I due romanzi hanno uno svolgimento storico pressoché parallelo. Le vicende narrate avvengono nel Molise, in tempi pressoché uguali (Antonio Tracanna del primo romanzo potrebbe essere benissimo un coetaneo di Samuele, il figlio di Sara, o uno dei figli dei contadini che giocarono con lui in quel luogo isolato del Molise, raggiungibile solo a piedi o a dorso di mulo) in un ambiente cioè che Rita Frattolillo, nella premessa al “Il prezzo dell’amore”, ancora negli anni cinquanta-sessanta, qualifica come “arcaico e segnato dalla miseria”.
Codesta studiosa notava in quel libro la presenza di un assunto: “L’ignoranza produce mostri”, “Senza istruzione è impossibile vivere da uomini degni di questo nome” per cui tutto il romanzo si svolge come una tesi esplicitando tutte le conseguenze che ne derivano fino al necessario riscatto e alla definitiva vittoria del bene sul male.
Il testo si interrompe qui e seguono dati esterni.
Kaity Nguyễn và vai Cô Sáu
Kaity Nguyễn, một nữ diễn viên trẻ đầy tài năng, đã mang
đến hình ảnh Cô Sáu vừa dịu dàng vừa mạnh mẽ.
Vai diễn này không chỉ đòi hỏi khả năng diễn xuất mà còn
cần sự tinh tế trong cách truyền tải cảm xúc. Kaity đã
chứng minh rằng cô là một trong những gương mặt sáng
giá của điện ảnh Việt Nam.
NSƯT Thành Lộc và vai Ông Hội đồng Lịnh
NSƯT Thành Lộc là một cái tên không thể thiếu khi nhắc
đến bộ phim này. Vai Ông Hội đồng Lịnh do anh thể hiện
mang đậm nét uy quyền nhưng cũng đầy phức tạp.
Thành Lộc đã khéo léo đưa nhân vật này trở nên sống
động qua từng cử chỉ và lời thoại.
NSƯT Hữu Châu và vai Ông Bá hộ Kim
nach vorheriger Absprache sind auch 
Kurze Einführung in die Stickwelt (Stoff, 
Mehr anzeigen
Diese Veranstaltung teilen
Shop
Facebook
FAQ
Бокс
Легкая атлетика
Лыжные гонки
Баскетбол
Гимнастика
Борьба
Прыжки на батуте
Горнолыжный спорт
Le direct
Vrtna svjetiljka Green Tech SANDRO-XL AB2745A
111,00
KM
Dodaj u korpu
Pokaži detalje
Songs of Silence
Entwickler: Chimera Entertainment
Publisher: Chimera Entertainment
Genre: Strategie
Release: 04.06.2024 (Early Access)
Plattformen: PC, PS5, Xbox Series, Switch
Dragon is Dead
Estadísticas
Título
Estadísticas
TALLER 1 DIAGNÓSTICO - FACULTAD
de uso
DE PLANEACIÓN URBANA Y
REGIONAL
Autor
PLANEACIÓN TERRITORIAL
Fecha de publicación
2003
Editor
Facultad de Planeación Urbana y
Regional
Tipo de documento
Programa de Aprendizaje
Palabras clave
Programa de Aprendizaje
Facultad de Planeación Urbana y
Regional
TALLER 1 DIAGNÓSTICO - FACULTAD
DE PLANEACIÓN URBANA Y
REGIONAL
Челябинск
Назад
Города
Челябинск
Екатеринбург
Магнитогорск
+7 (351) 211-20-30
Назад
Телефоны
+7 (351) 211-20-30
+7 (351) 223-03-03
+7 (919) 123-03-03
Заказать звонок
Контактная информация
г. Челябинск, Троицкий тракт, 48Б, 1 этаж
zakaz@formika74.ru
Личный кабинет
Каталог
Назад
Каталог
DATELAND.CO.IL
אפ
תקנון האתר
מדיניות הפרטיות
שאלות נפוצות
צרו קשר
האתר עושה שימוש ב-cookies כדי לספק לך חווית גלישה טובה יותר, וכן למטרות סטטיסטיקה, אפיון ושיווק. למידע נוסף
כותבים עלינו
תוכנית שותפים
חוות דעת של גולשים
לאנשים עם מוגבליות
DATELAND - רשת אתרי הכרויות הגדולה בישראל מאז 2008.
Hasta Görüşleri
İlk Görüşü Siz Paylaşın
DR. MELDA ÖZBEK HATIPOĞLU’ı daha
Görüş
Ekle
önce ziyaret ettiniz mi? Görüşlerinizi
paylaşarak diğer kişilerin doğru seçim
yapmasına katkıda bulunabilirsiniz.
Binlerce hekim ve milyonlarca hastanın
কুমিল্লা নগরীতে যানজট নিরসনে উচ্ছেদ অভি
Anche il “Segreto di Sara” parte da una premessa: “Le paure, quando diventano profonde, patologiche, producono effetti che condizionano a lungo la vita di chi le soffre” per cui producono difese i cui effetti sfiorano persino l’assurdo. Per questo motivo il figlio Samuele, in seguito e inaspettatamente, scopre di essere una persona che risulta inesistente nella popolazione del mondo (non molto dissimile dal Fu Mattia Pascal di Pirandello,sebbene motivato da un intento diverso: quello di conquistare la sua identità di essere anagraficamente vivente e di ottenere i diritti di cittadinanza di uno Stato) perché la madre, ossessionata dalla necessità di nascondersi, per evitare al figlio e a se stessa un possibile arresto con conseguente persecuzione, nasconde la sua origine ebraica, volutamente omettendo di denunciarne la nascita nei registri anagrafici.
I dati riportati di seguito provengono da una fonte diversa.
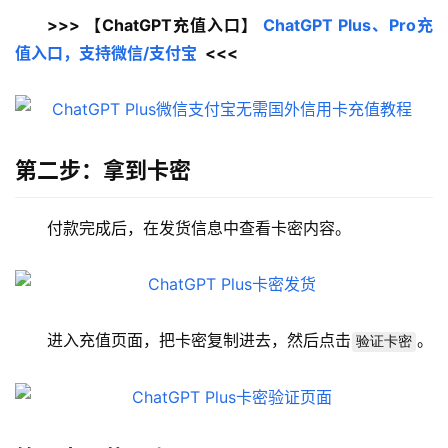
>>> 【ChatGPT充值入口】 
ChatGPT Plus、Pro充
值入口，支持微信/支付宝
  <<<
第二步：拿到卡密
付款完成后，在发货信息中查看卡密内容。
进入充值页面，把卡密复制进去，然后点击
。
验证卡密
M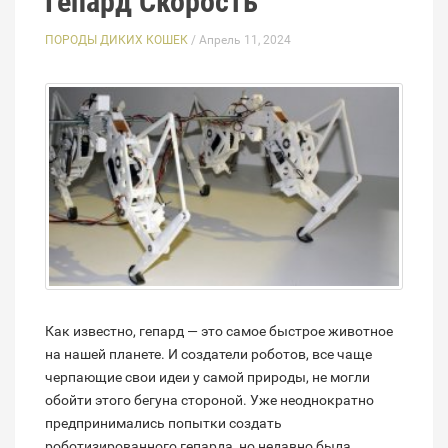
Гепард Скорость
ПОРОДЫ ДИКИХ КОШЕК
/ Апрель 11, 2024
Как известно, гепард — это самое быстрое животное
на нашей планете. И создатели роботов, все чаще
черпающие свои идеи у самой природы, не могли
обойти этого бегуна стороной. Уже неоднократно
предпринимались попытки создать
роботизированного гепарда, но недавно была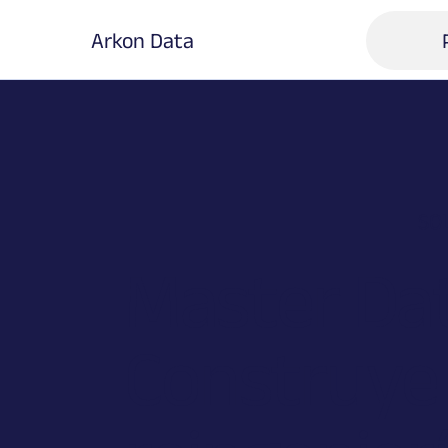
Arkon Data
SO
Master Da
Construye 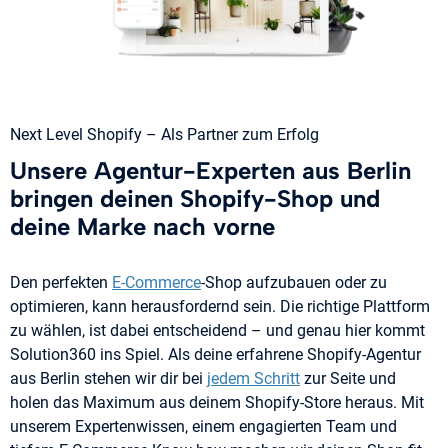
Next Level Shopify – Als Partner zum Erfolg
Unsere Agentur-Experten aus Berlin
bringen deinen Shopify-Shop und
deine Marke nach vorne
Den perfekten
E-Commerce
-Shop aufzubauen oder zu
optimieren, kann herausfordernd sein. Die richtige Plattform
zu wählen, ist dabei entscheidend – und genau hier kommt
Solution360 ins Spiel. Als deine erfahrene Shopify-Agentur
aus Berlin stehen wir dir bei
jedem Schritt
zur Seite und
holen das Maximum aus deinem Shopify-Store heraus. Mit
unserem Expertenwissen, einem engagierten Team und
L’autore fa di Sara il suo capolavoro, una giovane donna, rimasta sola con il figlio, in un mondo che ha falciato, per inaudita insania, tutta la sua famiglia: la madre, il padre professore universitario, il fratello medico votato alla cura dei miseri, lo sposo, i parenti, gli amici. Giganteggiano con lei tutti coloro che, dopo l’immane catastrofe, riescono ancora a ritrovare le loro ragioni di vita.
I personaggi molisani citati che vivono in grazia di Dio, le loro famiglie, come pure quello principale di Sara, sono circonfusi di un’aria di sacralità che mi fa pensare alle opere pittoriche del divino Millet.
Il narratore non omette di toccare grandi temi come quello dello stato d’Israele o altri di risonanza universale che riguardano il destino degli uomini, la necessaria e doverosa libertà di fede religiosa e di pensiero senza la quale l’uomo non è più tale, ma che non leda la dignità e il prestigio degli altri, il ripudio della dittatura, il diritto al lavoro, la riprovazione del delitto d’onore, la piaga dell’emigrazione, il ripudio della guerra e i grandi temi della persecuzione la quale grida vendetta davanti a Dio e agli uomini, della sofferenza, della solitudine, della solidarietà umana.
In questo romanzo breve, come nel precedente più corposo, non meno rappresentativo della umanità e della bontà del popolo molisano, l’autore erige un monumento imperituro a personaggi, apparentemente privi di importanza e di rilevanza sociale, come “zio Angelo”, e “zia Carmelina” , ma anche al Parroco del paese e all’ostetrica Licia, per la loro bontà, la loro umana comprensione, la loro generosità, la loro dedizione agli altri senza richiedere alcuna ricompensa.
Grazie, Ugo, per averci dato un’opera che fa tanto onore al nostro Molise.